You need to make a business trip from San Francisco to Singapore. At the airport, you find out that you are going to be traveling on the inaugural flight of the brand new BoBus A888.

“Cool,” you think as you board the latest in aviation technology. You gaze in admiration at the gleaming exterior and spotless interior.

Settling into your seat, you strike up a conversation with the guy next to you; sticking to standard business traveler chitchat, you ask what he does for a living.

“Why, I’m a principal architect for BoBus. In fact I led the team that designed this very aircraft,” he tells you.

“Cool!” you reply. “The CAD and simulation software you use for a project like this must be amazing.” 

“Oh, those things are way too expensive,” he says. “Don’t use ‘em.”

Your left eyebrow goes up half an inch.

“How can you design something as complex as this airplane without computer models?” you ask.

“Why, I’ve been designing planes for decades.” He taps his temple. “A few good rules of thumb are all it takes.”

“Rules of thumb?” you ask, beginning to look around at the interior, seeing it in a quickly changing light.

“Sure!” he says. “After all, aircraft design is really more art than science.”

You wave a shaky hand at the flight attendant. “M’am, I need to get off.”

That story is absurd, because vast computational resources go into the design of any modern commercial aircraft – sending hundreds of souls across thousands of miles of ocean in anything that has been put together based on some “rules of thumb” is inconceivable.

And yet most data networks are designed and built in exactly this way.
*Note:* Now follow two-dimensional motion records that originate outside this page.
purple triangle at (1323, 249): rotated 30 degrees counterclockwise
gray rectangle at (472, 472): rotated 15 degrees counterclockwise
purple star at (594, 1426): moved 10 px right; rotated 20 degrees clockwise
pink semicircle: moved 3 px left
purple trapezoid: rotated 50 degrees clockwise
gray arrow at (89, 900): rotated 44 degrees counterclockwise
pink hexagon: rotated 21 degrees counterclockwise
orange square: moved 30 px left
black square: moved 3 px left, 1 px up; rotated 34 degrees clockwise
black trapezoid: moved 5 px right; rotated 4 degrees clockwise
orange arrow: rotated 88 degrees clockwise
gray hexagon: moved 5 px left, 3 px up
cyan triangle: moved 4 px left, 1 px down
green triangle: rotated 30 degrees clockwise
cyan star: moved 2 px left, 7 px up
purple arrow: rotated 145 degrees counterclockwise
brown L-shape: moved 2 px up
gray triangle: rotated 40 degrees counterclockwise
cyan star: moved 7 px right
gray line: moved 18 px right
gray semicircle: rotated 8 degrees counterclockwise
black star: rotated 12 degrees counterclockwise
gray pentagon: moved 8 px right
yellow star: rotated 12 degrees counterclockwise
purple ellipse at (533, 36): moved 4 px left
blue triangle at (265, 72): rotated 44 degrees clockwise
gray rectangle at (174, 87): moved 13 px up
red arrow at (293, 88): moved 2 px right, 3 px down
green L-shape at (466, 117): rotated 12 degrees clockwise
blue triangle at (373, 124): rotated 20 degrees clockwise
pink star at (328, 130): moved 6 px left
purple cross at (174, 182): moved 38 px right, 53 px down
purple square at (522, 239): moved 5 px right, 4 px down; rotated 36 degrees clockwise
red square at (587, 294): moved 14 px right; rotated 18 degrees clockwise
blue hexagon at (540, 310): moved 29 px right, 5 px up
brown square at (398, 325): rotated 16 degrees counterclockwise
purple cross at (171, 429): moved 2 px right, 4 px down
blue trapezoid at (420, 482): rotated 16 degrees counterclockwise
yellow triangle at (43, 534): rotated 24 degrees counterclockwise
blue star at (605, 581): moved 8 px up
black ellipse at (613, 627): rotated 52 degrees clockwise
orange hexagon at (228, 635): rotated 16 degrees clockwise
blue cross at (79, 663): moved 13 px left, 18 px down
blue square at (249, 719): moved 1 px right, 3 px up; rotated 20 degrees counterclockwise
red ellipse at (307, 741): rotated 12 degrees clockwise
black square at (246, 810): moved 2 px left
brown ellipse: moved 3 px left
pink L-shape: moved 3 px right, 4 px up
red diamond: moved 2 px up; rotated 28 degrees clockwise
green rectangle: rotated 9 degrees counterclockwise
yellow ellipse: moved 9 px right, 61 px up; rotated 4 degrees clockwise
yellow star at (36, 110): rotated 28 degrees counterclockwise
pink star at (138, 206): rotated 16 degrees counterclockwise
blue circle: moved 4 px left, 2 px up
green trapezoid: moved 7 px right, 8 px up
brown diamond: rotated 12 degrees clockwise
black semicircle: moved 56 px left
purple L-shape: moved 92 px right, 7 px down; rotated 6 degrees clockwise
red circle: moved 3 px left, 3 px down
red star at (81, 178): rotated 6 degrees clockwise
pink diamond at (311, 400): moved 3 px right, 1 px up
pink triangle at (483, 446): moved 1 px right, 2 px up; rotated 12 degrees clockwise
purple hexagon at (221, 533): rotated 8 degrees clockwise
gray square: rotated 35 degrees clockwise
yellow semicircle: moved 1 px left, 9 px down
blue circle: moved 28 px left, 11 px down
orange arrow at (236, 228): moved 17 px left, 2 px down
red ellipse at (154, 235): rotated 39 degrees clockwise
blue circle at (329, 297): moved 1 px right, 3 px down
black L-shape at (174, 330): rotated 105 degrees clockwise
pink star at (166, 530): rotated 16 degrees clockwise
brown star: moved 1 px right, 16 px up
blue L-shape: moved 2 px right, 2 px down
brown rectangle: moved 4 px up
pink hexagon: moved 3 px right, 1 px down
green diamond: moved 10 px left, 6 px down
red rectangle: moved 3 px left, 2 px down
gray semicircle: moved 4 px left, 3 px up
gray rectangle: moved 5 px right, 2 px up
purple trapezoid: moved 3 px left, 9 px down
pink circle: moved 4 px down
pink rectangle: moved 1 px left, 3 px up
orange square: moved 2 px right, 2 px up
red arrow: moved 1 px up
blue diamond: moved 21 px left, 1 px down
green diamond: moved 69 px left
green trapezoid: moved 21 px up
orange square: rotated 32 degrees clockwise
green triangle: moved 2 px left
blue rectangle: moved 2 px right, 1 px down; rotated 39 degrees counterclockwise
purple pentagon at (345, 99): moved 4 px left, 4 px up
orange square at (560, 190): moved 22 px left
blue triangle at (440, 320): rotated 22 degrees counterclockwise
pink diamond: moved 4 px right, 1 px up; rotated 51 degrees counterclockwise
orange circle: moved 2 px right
You might say that I’m making a bad comparison: A poorly designed network doesn’t put lives in danger. But in fact networks used in healthcare, law enforcement and emergency response, air traffic control, and perhaps dozens of other fields can indeed put lives at risk if they fail. At the very least, thousands upon thousands of businesses are dependent on the reliability of their networks.

I wrote in the previous two posts about the importance of offline modeling for reducing the risk of network changes and for network survivability analysis. Both of those applications concern networks that are already built; modeling is equally important for building the network correctly in the first place. While the benefit of both change modeling and survivability modeling is OPEX reduction – including the monetary benefits of risk reduction – the benefits of design modeling are the reduction of both CAPEX and OPEX – again including risk reduction.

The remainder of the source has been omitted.